The fall of Communism as a political system has been like an overture for the next century. It has set the mood and given glimpses of the melodies that will in time play full blown. And if we complete the analogy, God is the conductor premiering God's own composition before an audience of humankind.

Why is it that Christians in the West have been so meek in proclaiming the hand of God in this climactic event? If Joshua saw the mighty act of God in the crumbling of an earth wall around a pagan city, how can Christians today not see God's direction in the crash of a monstrous iron curtain that for 70 years enslaved a third part of the world's Christians and millions of believers in Islam?

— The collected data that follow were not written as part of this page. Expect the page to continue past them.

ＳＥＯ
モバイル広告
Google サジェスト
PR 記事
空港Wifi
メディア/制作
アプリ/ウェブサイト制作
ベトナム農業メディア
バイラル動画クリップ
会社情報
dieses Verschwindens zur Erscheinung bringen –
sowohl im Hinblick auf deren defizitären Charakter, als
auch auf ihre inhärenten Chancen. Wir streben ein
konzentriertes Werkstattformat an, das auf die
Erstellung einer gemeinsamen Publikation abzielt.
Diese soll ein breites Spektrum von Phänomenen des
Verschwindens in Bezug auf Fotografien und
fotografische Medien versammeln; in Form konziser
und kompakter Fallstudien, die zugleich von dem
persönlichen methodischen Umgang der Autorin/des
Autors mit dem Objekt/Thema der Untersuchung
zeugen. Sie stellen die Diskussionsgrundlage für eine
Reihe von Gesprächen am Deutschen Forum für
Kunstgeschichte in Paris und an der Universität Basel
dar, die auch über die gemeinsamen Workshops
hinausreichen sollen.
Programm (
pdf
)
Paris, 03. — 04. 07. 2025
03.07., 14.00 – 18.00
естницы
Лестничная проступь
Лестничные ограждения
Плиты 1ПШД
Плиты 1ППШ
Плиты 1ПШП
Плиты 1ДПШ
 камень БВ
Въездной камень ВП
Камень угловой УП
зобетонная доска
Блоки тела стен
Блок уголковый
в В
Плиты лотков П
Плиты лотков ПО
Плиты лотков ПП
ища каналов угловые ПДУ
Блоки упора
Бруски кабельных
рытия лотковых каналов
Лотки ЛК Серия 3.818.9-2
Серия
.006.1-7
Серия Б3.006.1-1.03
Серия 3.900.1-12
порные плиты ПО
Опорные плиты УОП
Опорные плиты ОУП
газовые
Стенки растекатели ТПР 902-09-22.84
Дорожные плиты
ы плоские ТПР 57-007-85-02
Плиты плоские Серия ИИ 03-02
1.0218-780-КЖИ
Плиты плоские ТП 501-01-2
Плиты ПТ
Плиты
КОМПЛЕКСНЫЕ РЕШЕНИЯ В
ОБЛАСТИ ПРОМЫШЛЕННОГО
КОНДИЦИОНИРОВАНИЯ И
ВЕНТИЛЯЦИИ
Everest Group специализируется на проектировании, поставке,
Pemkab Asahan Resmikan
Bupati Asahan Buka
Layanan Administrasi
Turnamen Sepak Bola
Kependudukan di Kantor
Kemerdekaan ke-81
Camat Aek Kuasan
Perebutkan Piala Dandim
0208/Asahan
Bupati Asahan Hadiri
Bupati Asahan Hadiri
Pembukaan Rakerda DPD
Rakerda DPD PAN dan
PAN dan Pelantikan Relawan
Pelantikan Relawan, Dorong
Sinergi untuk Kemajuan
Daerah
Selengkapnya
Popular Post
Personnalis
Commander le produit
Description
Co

Politically, the West has made the naive assumption that Russia would make a segueway between Communism and western democracy. Economically, western capitalism would fall into the vacated place of discredited Marxism. Such embarrassing naivete has been replaced by the realization that what is emerging in Russia may share the fundamentals of western democracy but it will be a Russian political system. What is taking on some of the character of a free market economy will in the end be a Russian version of that economic option.

Only in the realm of religion have we gone beyond our naive expectations and allowed ignorance to dictate our response to God's innervating action. This particular ignorance has deep roots in western history. It began in 1054 when the catholic unity of the church divided between Rome and Constantinople. Orthodoxy then slipped away from the western branch of Christendom, which determined the rest of the story of Catholicism and Protestantism.

At the beginning of this century, G. B. H. Bishop, Vicar of Cardington wrote, "it is a striking testimony to our insularity in religious matters that so few of us know anything of the greatest national church in the world." He was speaking of the Russian Orthodox Church and he had prefaced that statement with, the Russian nation has been frequently described as the most religious in Christendom. Whether the statement be in all respects true or not, there can be no doubt that in no other country do the people give a more whole-hearted allegiance to the Catholic Church of Christ in its local embodiment. The Orthodox Church in Russia is not merely national in the technical sense of being the sole historic representative in that land of the one Apostolic Church, but it is also national because it enshrines the deepest convictions of an overwhelming majority of the Russian people.